• **Problem to work on**
The string "marketing" appears in some lines of the entries that follow; copy each such line.

-- -- --

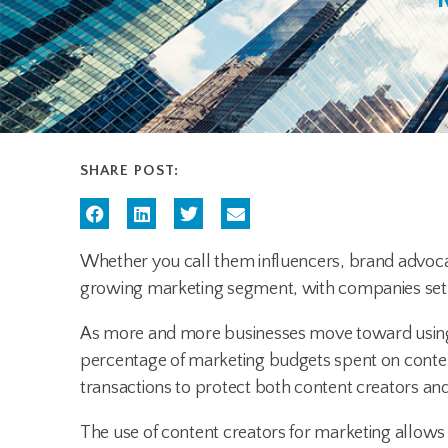
SHARE POST:
Whether you call them influencers, brand advoca
growing marketing segment, with companies set
As more and more businesses move toward using c
percentage of marketing budgets spent on conten
transactions to protect both content creators and
The use of content creators for marketing allows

-- -- --

• **Completed exercise**
growing marketing segment, with companies set
percentage of marketing budgets spent on conten
The use of content creators for marketing allows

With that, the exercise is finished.